# WHAT YOU HAVE TO DO:
Transcribe the records below exactly as they appear, omitting any pictures.

# Dataset entries:
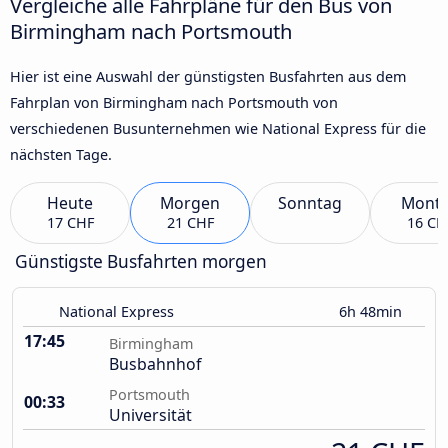
Vergleiche alle Fahrpläne für den Bus von
Birmingham nach Portsmouth
Hier ist eine Auswahl der günstigsten Busfahrten aus dem
Fahrplan von Birmingham nach Portsmouth von
verschiedenen Busunternehmen wie National Express für die
nächsten Tage.
Heute
Morgen
Sonntag
Mont
17 CHF
21 CHF
16 CH
Günstigste Busfahrten morgen
National Express
6h 48min
17:45
Birmingham
Busbahnhof
Portsmouth
00:33
Universität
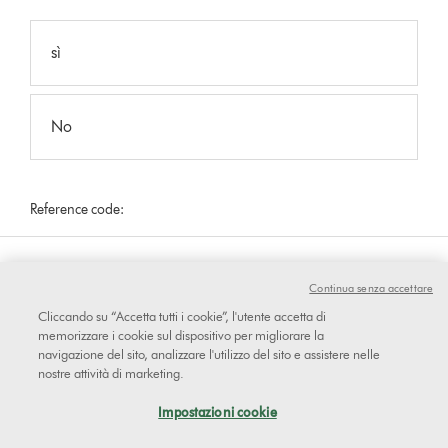
sì
No
Reference code:
Premere la leva
Continua senza accettare
Rimuovi il caricatore dall'apparecchio e premi il grilletto.
Cliccando su “Accetta tutti i cookie”, l'utente accetta di
memorizzare i cookie sul dispositivo per migliorare la
navigazione del sito, analizzare l'utilizzo del sito e assistere nelle
nostre attività di marketing.
Le spie LED dovrebbero essere sempre accese durante l’uso.
Impostazioni cookie
Se la luce del LED si accende ad intermittenza all'incirca per 10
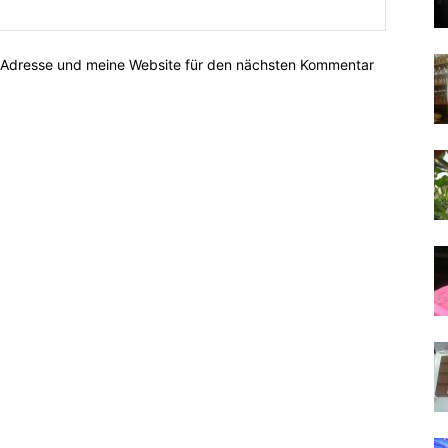
-Adresse und meine Website für den nächsten Kommentar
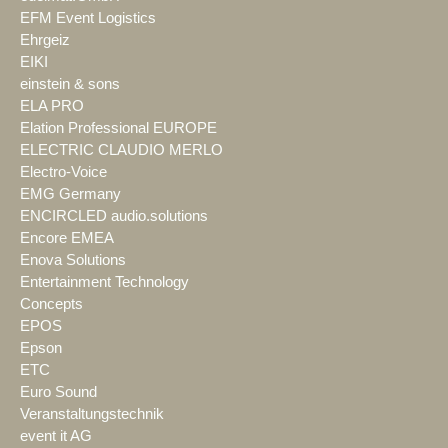
EFM Event Logistics
Ehrgeiz
EIKI
einstein & sons
ELA PRO
Elation Professional EUROPE
ELECTRIC CLAUDIO MERLO
Electro-Voice
EMG Germany
ENCIRCLED audio.solutions
Encore EMEA
Enova Solutions
Entertainment Technology
Concepts
EPOS
Epson
ETC
Euro Sound
Veranstaltungstechnik
event it AG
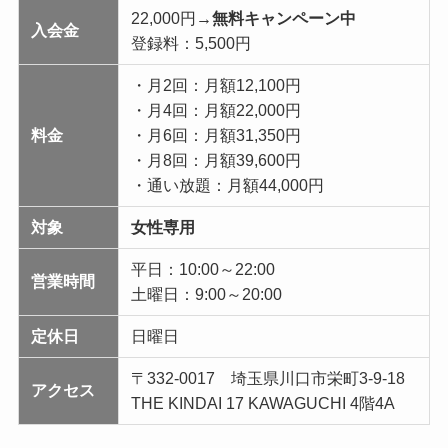
22,000円
→無料キャンペーン中
入会金
登録料：5,500円
・月2回：月額12,100円
・月4回：月額22,000円
料金
・月6回：月額31,350円
・月8回：月額39,600円
・通い放題：月額44,000円
対象
女性専用
平日：10:00～22:00
営業時間
土曜日：9:00～20:00
定休日
日曜日
〒332-0017 埼玉県川口市栄町3-9-18
アクセス
THE KINDAI 17 KAWAGUCHI 4階4A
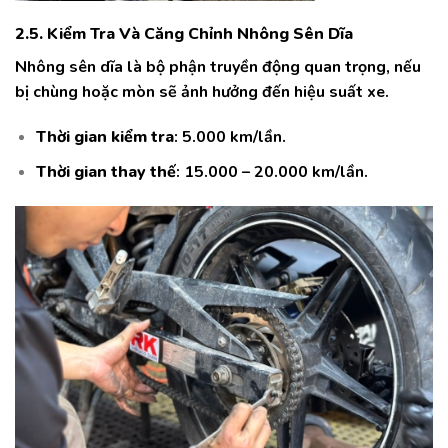
2.5. Kiểm Tra Và Căng Chỉnh Nhông Sên Dĩa
Nhông sên dĩa là bộ phận truyền động quan trọng, nếu
bị chùng hoặc mòn sẽ ảnh hưởng đến hiệu suất xe.
Thời gian kiểm tra
: 5.000 km/lần.
Thời gian thay thế
: 15.000 – 20.000 km/lần.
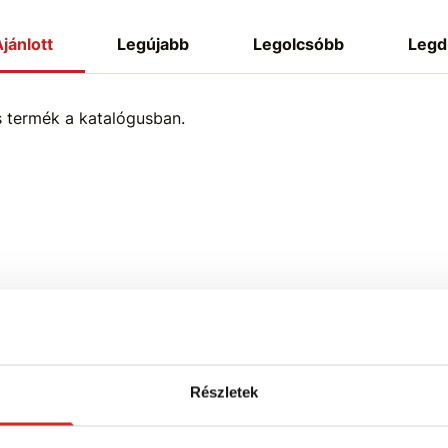
jánlott
Legújabb
Legolcsóbb
Legd
s termék a katalógusban.
Részletek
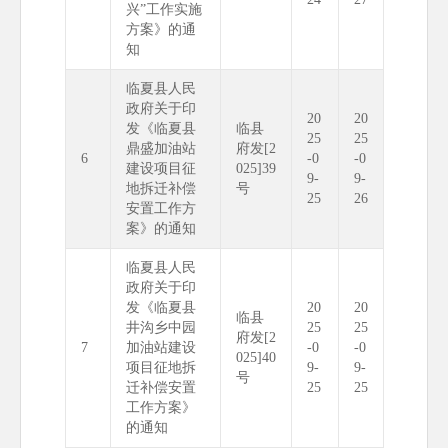
兴”工作实施
方案》的通
知
临夏县人民
政府关于印
20
20
发《临夏县
临县
25
25
鼎盛加油站
府发[2
6
-0
-0
建设项目征
025]39
9-
9-
地拆迁补偿
号
25
26
安置工作方
案》的通知
临夏县人民
政府关于印
发《临夏县
20
20
临县
井沟乡中园
25
25
府发[2
7
加油站建设
-0
-0
025]40
项目征地拆
9-
9-
号
迁补偿安置
25
25
工作方案》
的通知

# FINISHED EXERCISE:
Vergleiche alle Fahrpläne für den Bus von
Birmingham nach Portsmouth
Hier ist eine Auswahl der günstigsten Busfahrten aus dem
Fahrplan von Birmingham nach Portsmouth von
verschiedenen Busunternehmen wie National Express für die
nächsten Tage.
Heute
Morgen
Sonntag
Mont
17 CHF
21 CHF
16 CH
Günstigste Busfahrten morgen
National Express
6h 48min
17:45
Birmingham
Busbahnhof
Portsmouth
00:33
Universität
sì
No
Reference code:
Premere la leva
Continua senza accettare
Rimuovi il caricatore dall'apparecchio e premi il grilletto.
Cliccando su “Accetta tutti i cookie”, l'utente accetta di
memorizzare i cookie sul dispositivo per migliorare la
navigazione del sito, analizzare l'utilizzo del sito e assistere nelle
nostre attività di marketing.
Le spie LED dovrebbero essere sempre accese durante l’uso.
Impostazioni cookie
Se la luce del LED si accende ad intermittenza all'incirca per 10
-Adresse und meine Website für den nächsten Kommentar
EFM Event Logistics
Ehrgeiz
EIKI
einstein & sons
ELA PRO
Elation Professional EUROPE
ELECTRIC CLAUDIO MERLO
Electro-Voice
EMG Germany
ENCIRCLED audio.solutions
Encore EMEA
Enova Solutions
Entertainment Technology
Concepts
EPOS
Epson
ETC
Euro Sound
Veranstaltungstechnik
event it AG
22,000円
→無料キャンペーン中
入会金
登録料：5,500円
・月2回：月額12,100円
・月4回：月額22,000円
料金
・月6回：月額31,350円
・月8回：月額39,600円
・通い放題：月額44,000円
対象
女性専用
平日：10:00～22:00
営業時間
土曜日：9:00～20:00
定休日
日曜日
〒332-0017 埼玉県川口市栄町3-9-18
アクセス
THE KINDAI 17 KAWAGUCHI 4階4A
2.5. Kiểm Tra Và Căng Chỉnh Nhông Sên Dĩa
Nhông sên dĩa là bộ phận truyền động quan trọng, nếu
bị chùng hoặc mòn sẽ ảnh hưởng đến hiệu suất xe.
Thời gian kiểm tra
: 5.000 km/lần.
Thời gian thay thế
: 15.000 – 20.000 km/lần.
jánlott
Legújabb
Legolcsóbb
Legd
s termék a katalógusban.
Részletek
兴”工作实施
方案》的通
知
临夏县人民
政府关于印
20
20
发《临夏县
临县
25
25
鼎盛加油站
府发[2
6
-0
-0
建设项目征
025]39
9-
9-
地拆迁补偿
号
25
26
安置工作方
案》的通知
临夏县人民
政府关于印
发《临夏县
20
20
临县
井沟乡中园
25
25
府发[2
7
加油站建设
-0
-0
025]40
项目征地拆
9-
9-
号
迁补偿安置
25
25
工作方案》
的通知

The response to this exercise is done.